Sim Golf (PC) review


"Spare me the responsibility of running an entire community that struggles with basic city troubles like dangerous crime, disgusting pollution, nuclear meltdowns and giant radioactive man-eating beasts crawling up the skyscrapers -- I'd much rather kick back with SimGolf, where my biggest objective is satisfying players with interesting holes, scenic views, and a variety of useful facilities. Buying a piece of land in the arid desert of Phoenix or tropical Hawaii provides its own sets of c..."



Spare me the responsibility of running an entire community that struggles with basic city troubles like dangerous crime, disgusting pollution, nuclear meltdowns and giant radioactive man-eating beasts crawling up the skyscrapers -- I'd much rather kick back with SimGolf, where my biggest objective is satisfying players with interesting holes, scenic views, and a variety of useful facilities. Buying a piece of land in the arid desert of Phoenix or tropical Hawaii provides its own sets of challenges, but I get to exercise my creative knack as well as satiate the belief that lurks deep within every golf fan that, with the proper resources, he could build a truly great course. Plus I won't end up killing 85,000 people when I forget to install police stations or when I build the powerplant right near the residential area.

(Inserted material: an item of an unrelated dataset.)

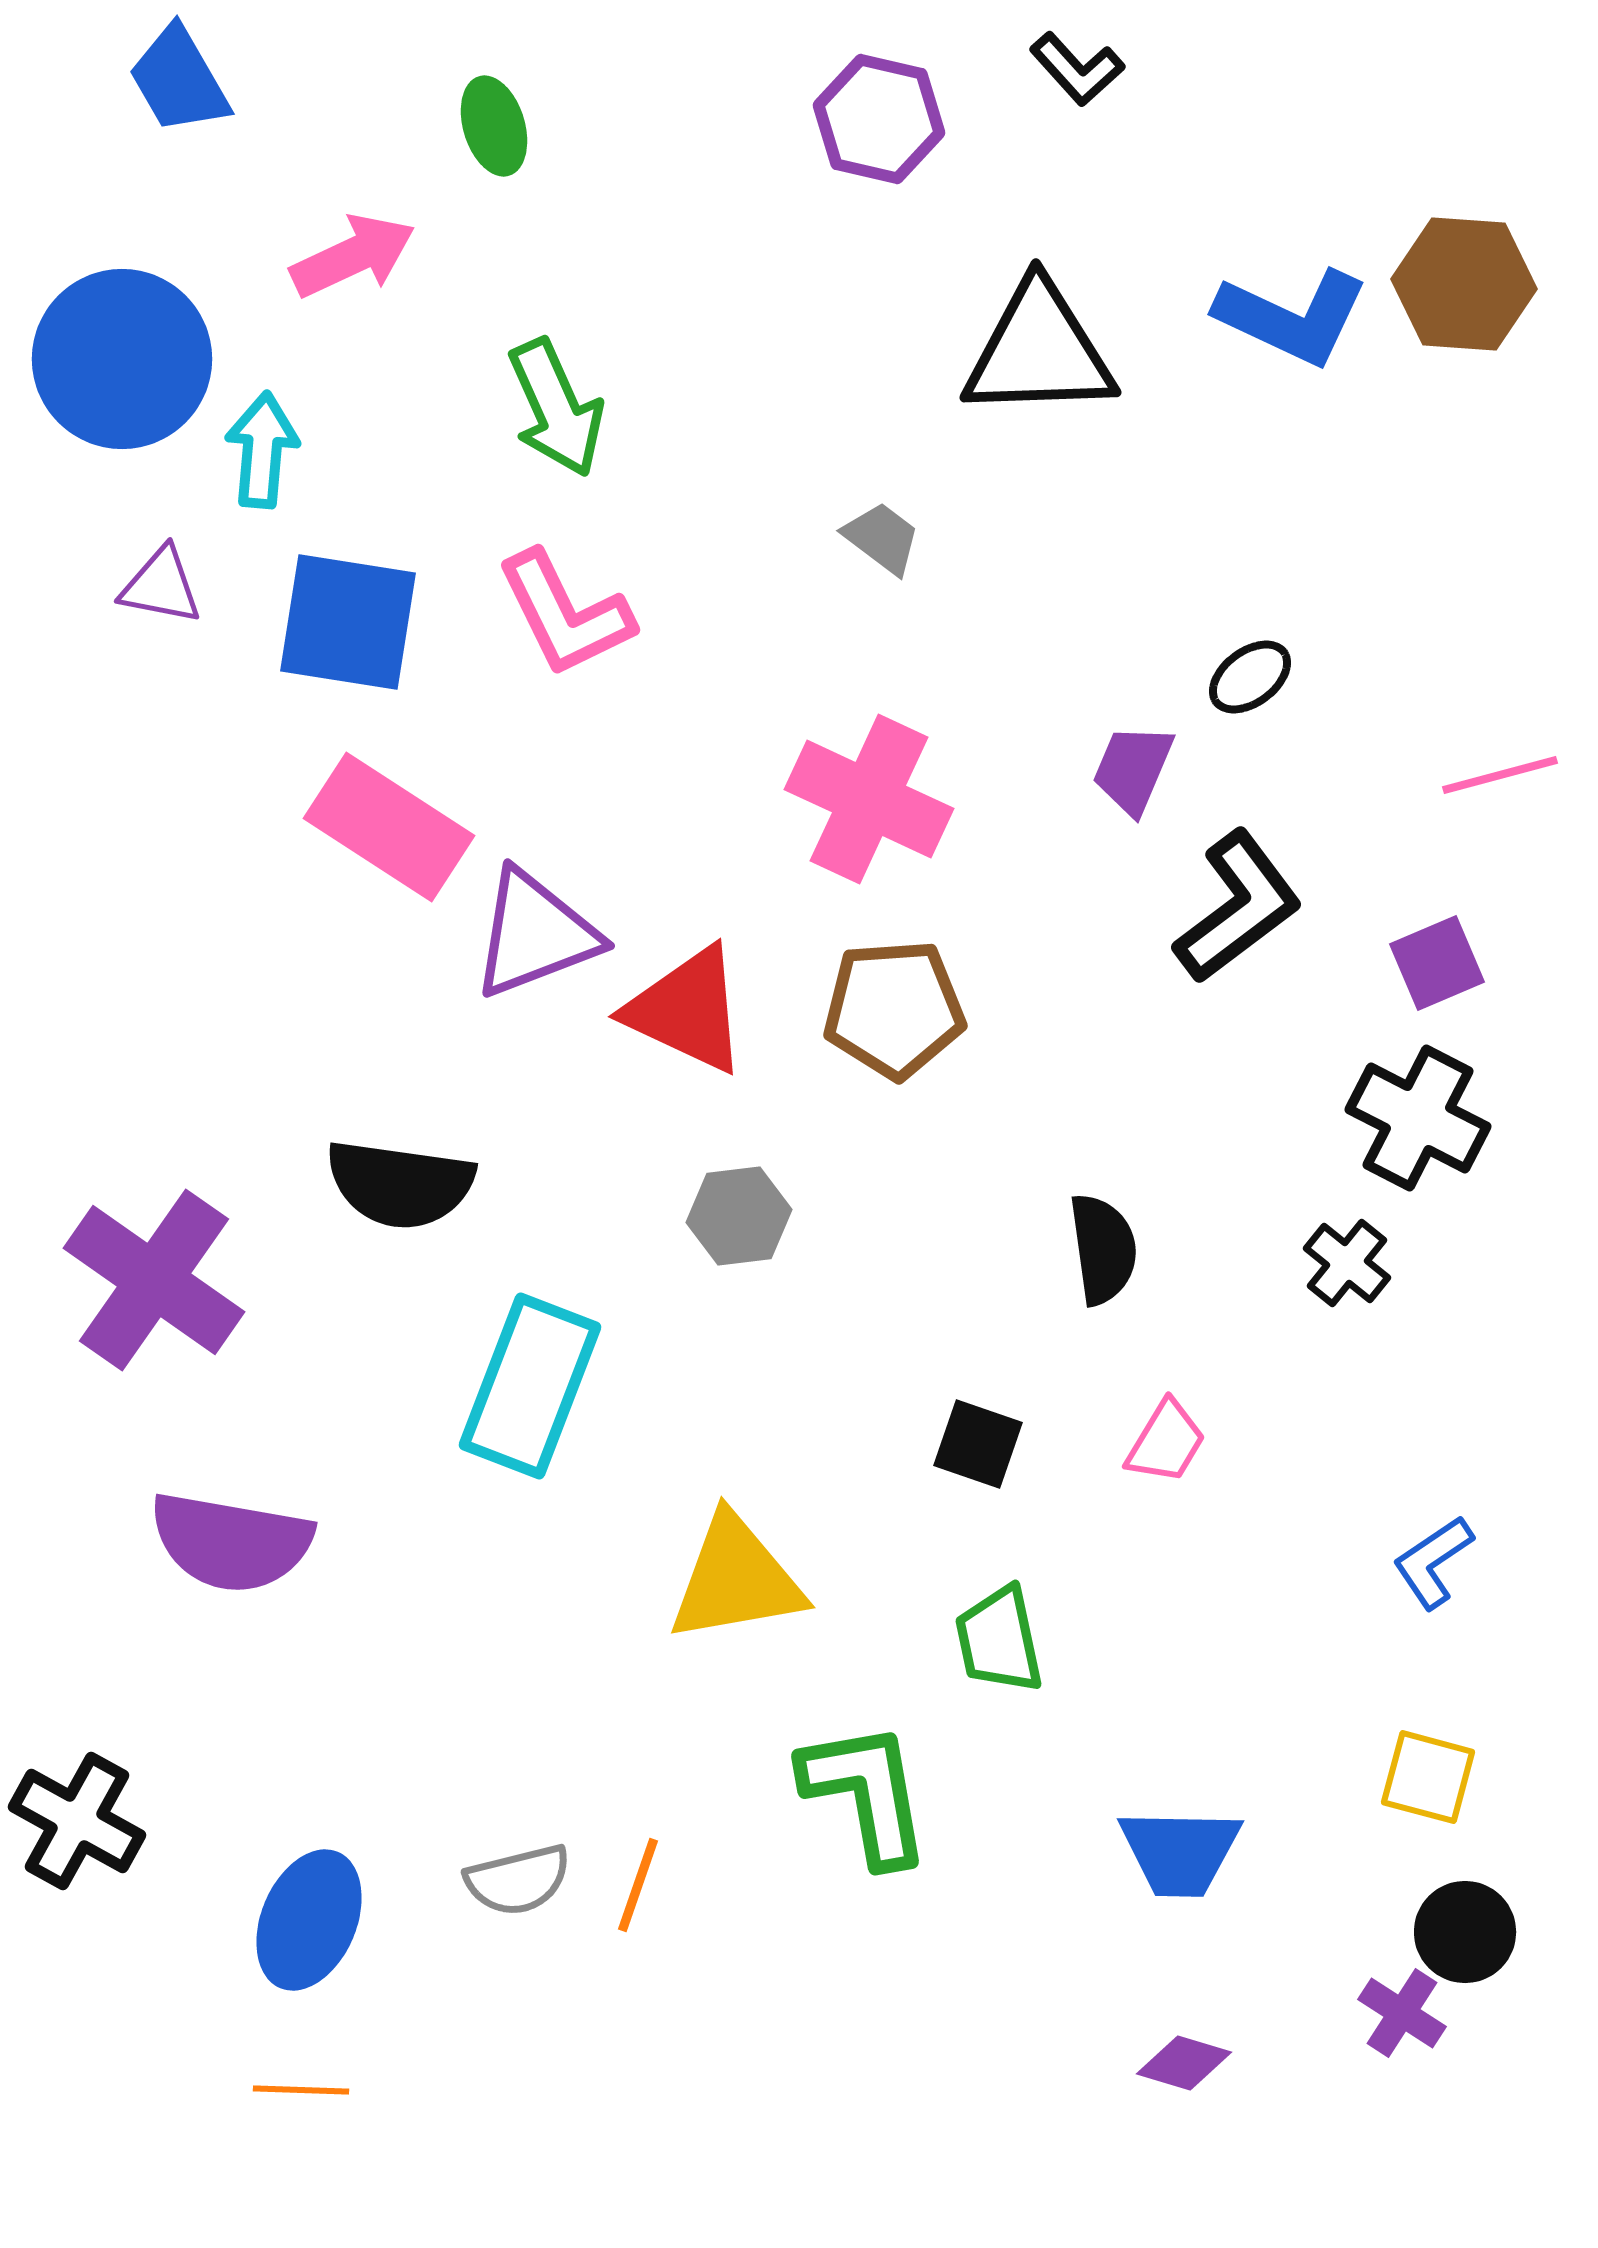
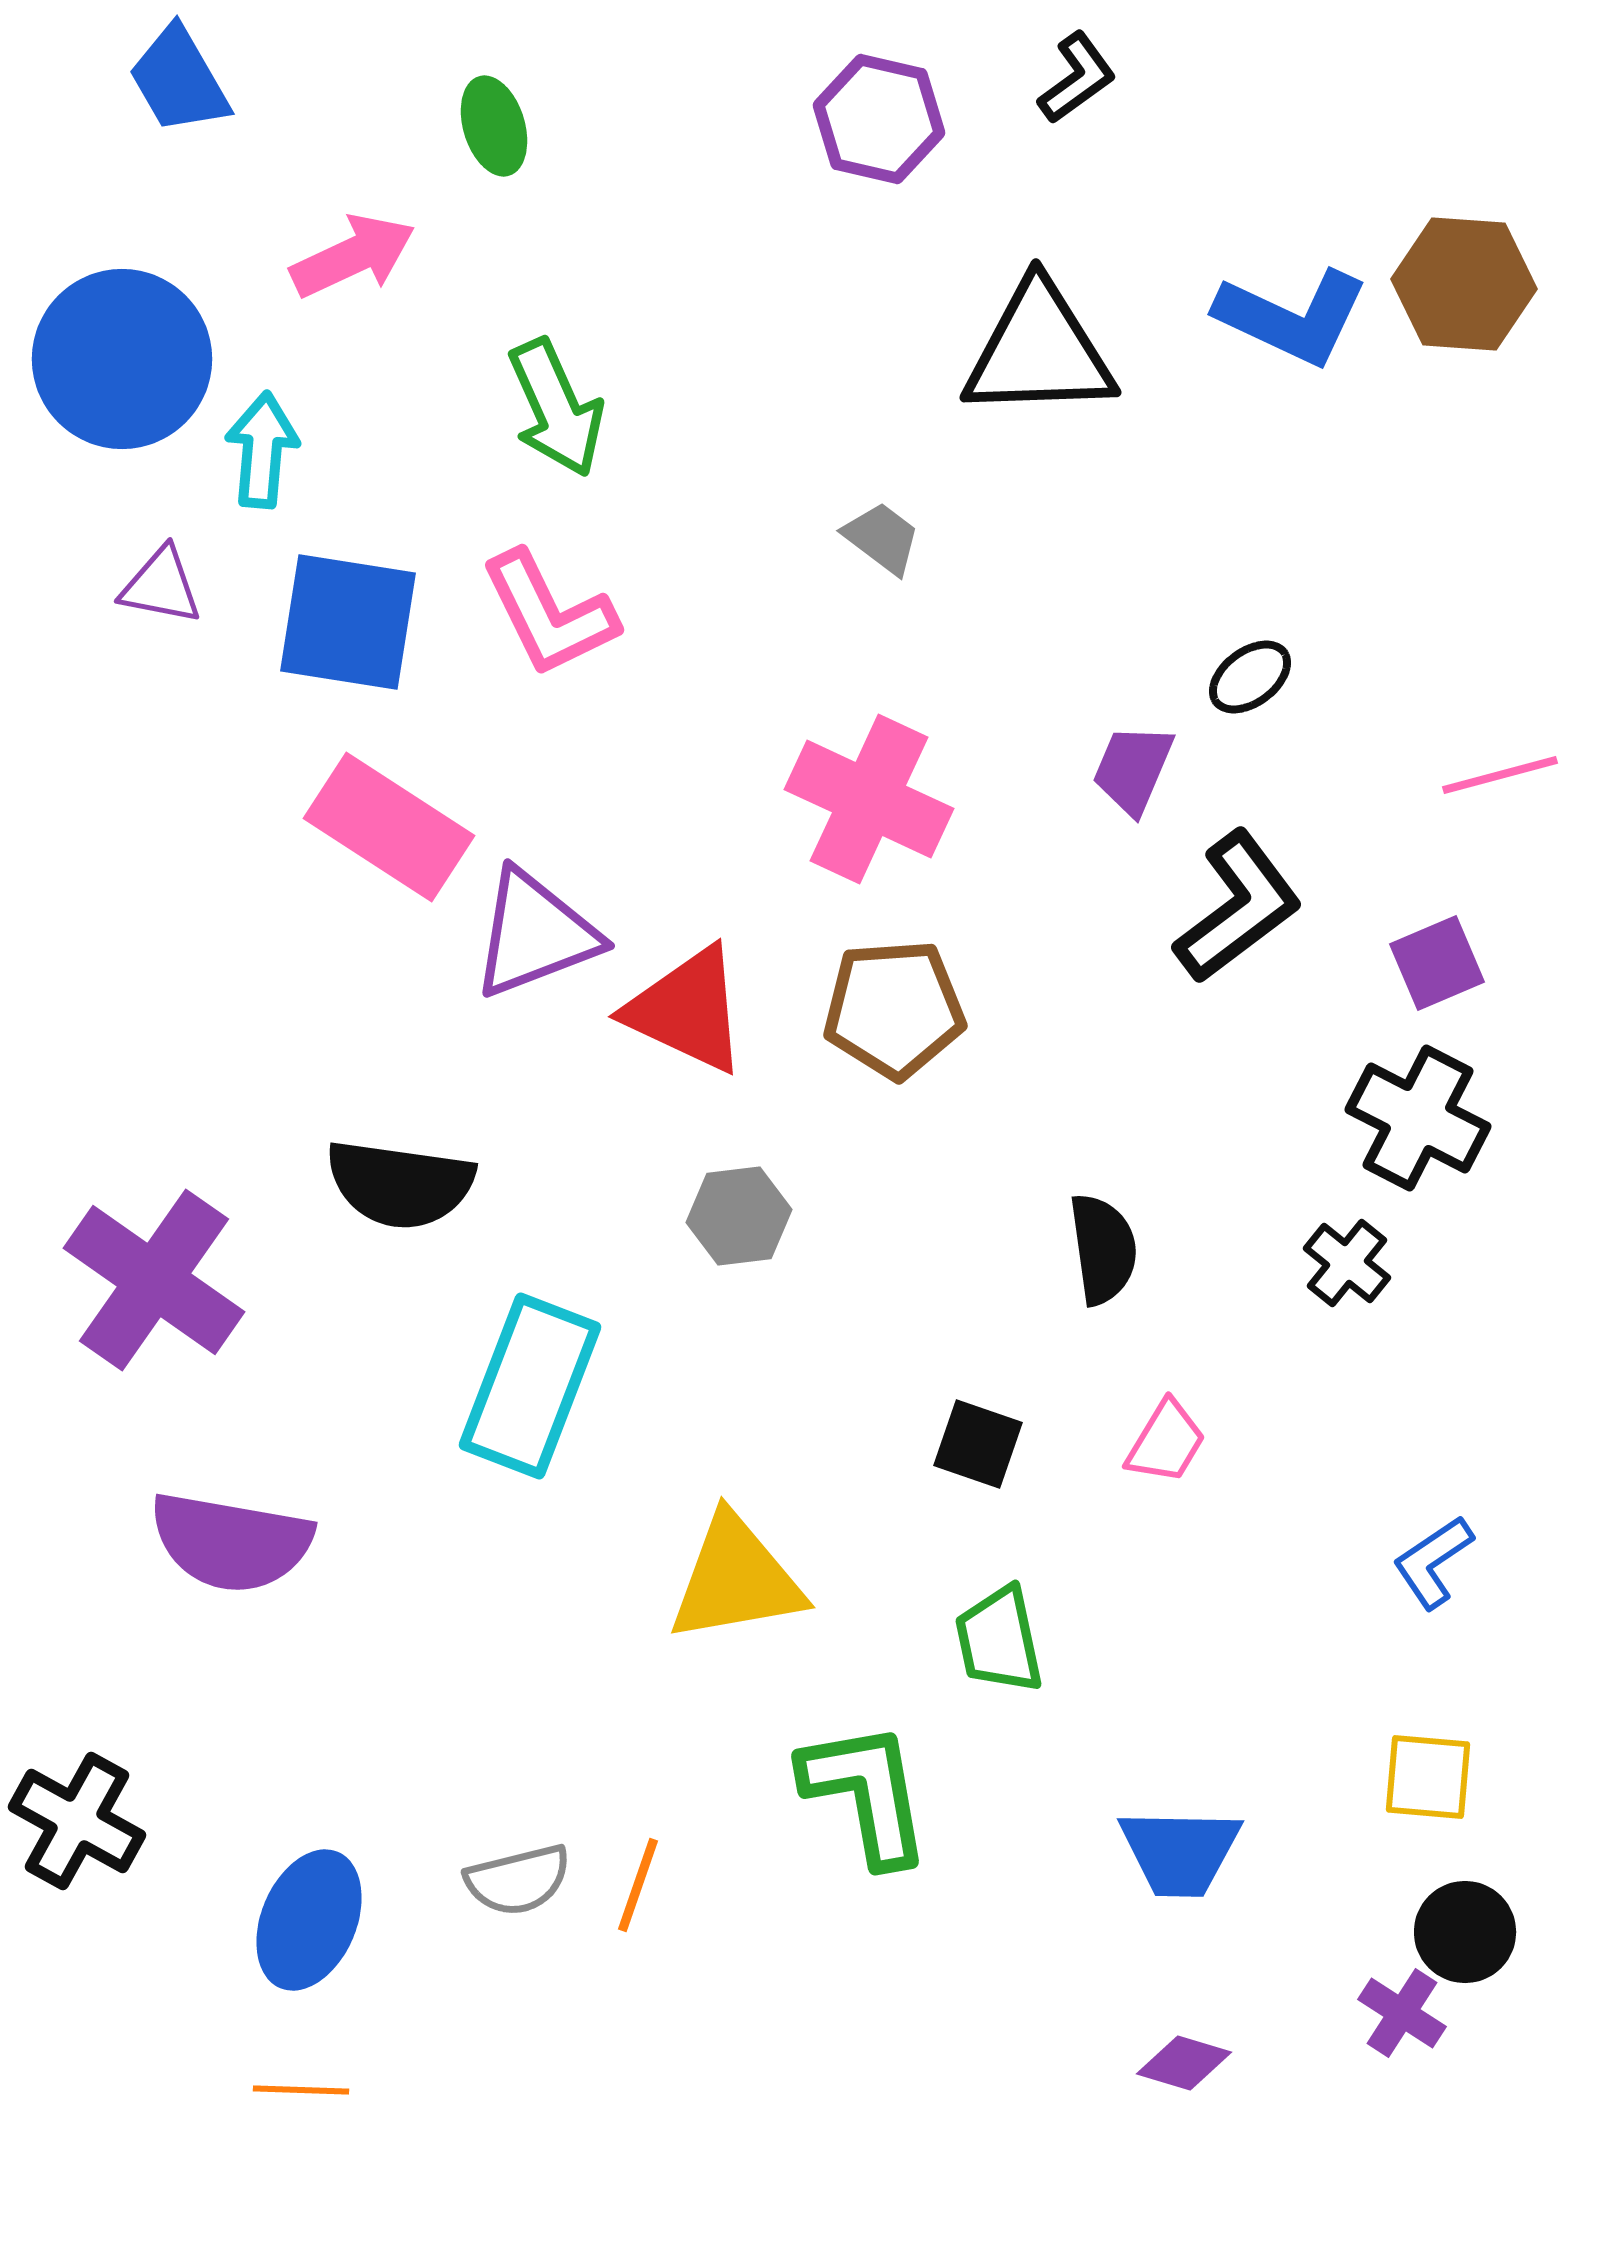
black L-shape at (1077, 69): moved 9 px down; rotated 84 degrees counterclockwise
pink L-shape at (565, 614): moved 16 px left
yellow square at (1428, 1777): rotated 10 degrees counterclockwise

The Sim titles from Maxis have the tendency to call upon multiple skills from their players, ranging from financial savvy and strategic planning, to the unique ability to improvise with limited resources. There are multiple solutions to any problem, but the ability to recognize them fully depends on the player's awareness. SimGolf has these qualities, and while fast-paced action is seriously deficient here (as expected), all that's really needed is an interest in the inherent beauty of the sport and the locales it plays out on.

Building your own is a somewhat complex process that gets easier as you progress. Things start out raw -- purchasing your first piece of land (from a variety of choices, such as the forested northeastern fields and the rolling green of Scotland) will leave you wondering where you should begin. You're given a clubhouse (plus generally one free unique perk for purchasing a certain piece of land, such as a pro shop in Miami), and, well, not much else. From there, you're on your own, your little club manager the only visible 'sim' in the stretch of pure land you're about to transform into a picturesque piece of golf.

Although the task posed in the beginning is a bit intimidating (there's nothing here but nature!), getting started will find you comforted -- there's significant depth in designing, contained within a relatively simplistic interface. All you need to do to start off is choose where to plot the first tee. Anyone that has seen the SimCity games in action will recognize the isometric bird's eye viewpoint -- the same grid map is used here. After placing the tee, it's simply a matter of plotting the green however far off you want, and then filling in the middle with whatever sort of terrain or obstacles strike your fancy. Different types of fairway and rough, rocks, trees, flowerbeds and sandtraps are all at your disposal, if you have the money. The key is to create a set of holes that vary in length, difficulty, and style, while making the trip about the course easy -- by which I mean, don't build an island green and forget to place a walkway or bridge so that the people who come to play can walk their middle-aged asses through the swamps.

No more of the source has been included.